Kim Deal wants to kick my ass. Which kinda sucks, because I love Kim Deal. I was one of those folks who always said the only thing wrong with the Pixies is Kim Deal doesn’t write and sing more of their songs. I loved the Breeders and was super-jazzed when Kim’s sister Kelley named Feel Nice, the debut album by the Psyclone Rangers (my band at the time), as one of her top 10 faves of 1993 in the pages of Rolling Stone. My fellow Rangers and I met up with Kelley backstage at Lollapalooza the following summer and a plan was soon hatched to have her sing on the follow-up album we were going to record that fall in Memphis. Unbeknownst to us, Kelley had developed a heroin habit in the interim. I remember long, drowsy phone calls with her from the control room of Ardent Studios, wherein she would say she still wants to come but she is feeling poorly. One day, we were sitting in the TV lounge when an MTV News Special Report announced that Kelley Deal had been arrested for accepting a FedEx package of heroin.
Fast forward four years or so, and I was in New York with the Flaming Lips. During a smoke break with drummer Steven Drozd, he casually mentioned that the last time he was in New York he was in bad, bad shape. With some gentle prodding, he mentioned that he was playing on a Breeders album (which ended up never seeing the light of day). It was around this time, as you may recall, that Kim Deal went off the rails, going through drummers faster than Spinal Tap and finally deciding to teach herself how to play so she could get the sound and the beat she was looking for. Drozd described the recording sessions as a druggy trainwreck and told me he packed up his kit in the middle of the night and left without saying goodbye. Some variation of this was included in MAGNET’s Flaming Lips story, and it eventually got back to Kim Deal.

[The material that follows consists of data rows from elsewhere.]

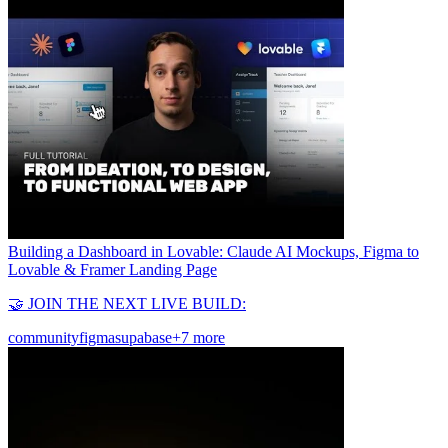
Building a Dashboard in Lovable: Claude AI Mockups, Figma to
Lovable & Framer Landing Page
🤝 JOIN THE NEXT LIVE BUILD:
community
figma
supabase
+7 more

Fast forward to now. The Breeders are back, everyone is clean and sober, and there’s a decent new album, Title TK. MAGNET arranged for me to do a phoner with the Deal sisters. It was pretty rough going at first; Kelley was friendly, Kim was surly and had been drinking. Kelley got angry with Kim for being rude. I decided to play the chaos card, and it went downhill fast:
I heard Steven Drozd played with you guys for a while.
Kim: [Annoyed] No, he didn’t play for us, dude. I know him, he’s a friend. He came up to New York because I asked him to work on some songs. He did so for about 10 days, and then he left. He never played for the band.

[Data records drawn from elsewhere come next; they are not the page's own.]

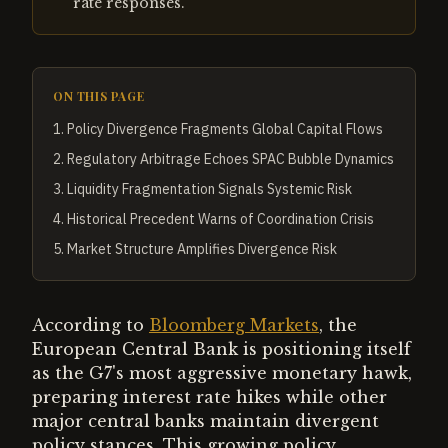
rate responses.
ON THIS PAGE
1
.
Policy Divergence Fragments Global Capital Flows
2
.
Regulatory Arbitrage Echoes SPAC Bubble Dynamics
3
.
Liquidity Fragmentation Signals Systemic Risk
4
.
Historical Precedent Warns of Coordination Crisis
5
.
Market Structure Amplifies Divergence Risk
According to
Bloomberg Markets
, the
European Central Bank is positioning itself
as the G7's most aggressive monetary hawk,
preparing interest rate hikes while other
major central banks maintain divergent
policy stances. This growing policy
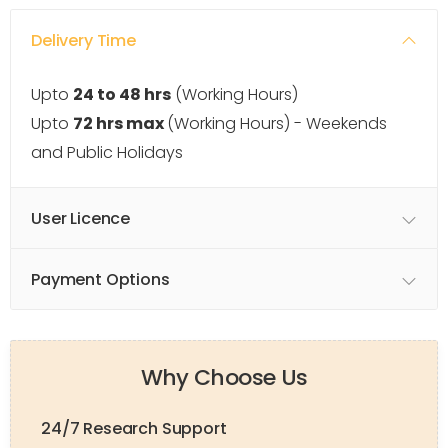
Delivery Time
Upto
24 to 48 hrs
(Working Hours)
Upto
72 hrs max
(Working Hours) - Weekends
and Public Holidays
User Licence
Payment Options
Why Choose Us
24/7 Research Support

OK, I guess I heard wrong then.
Kim: Yeah, you did!
Kelley: God, Kim.
Kim: This is the dude that wrote that crap that Steven … Whatever, man. (Sonic Youth drummer) Steve Shelley was not in the band, either. I don’t know if you thought that—he was just a friend also.
I never thought they joined the band, that they just—
Kim: They didn’t join the band!
Can I ask a Pixies question?
Kelley: Jonathan, I’m gonna hang up.
Kim: No, I’ll shut up.
Kelley: I don’t want to talk about it … It was nice talking you, Jonathan. [Hangs up]
Kim: Kelley just got mad and hung up.
Is she mad at me or mad at you?
Kim: She’s mad at me. What’s the Pixies question?
If Charles Thompson called you and asked—
Kim: Shut up! Go away! Pass! What’s the next question?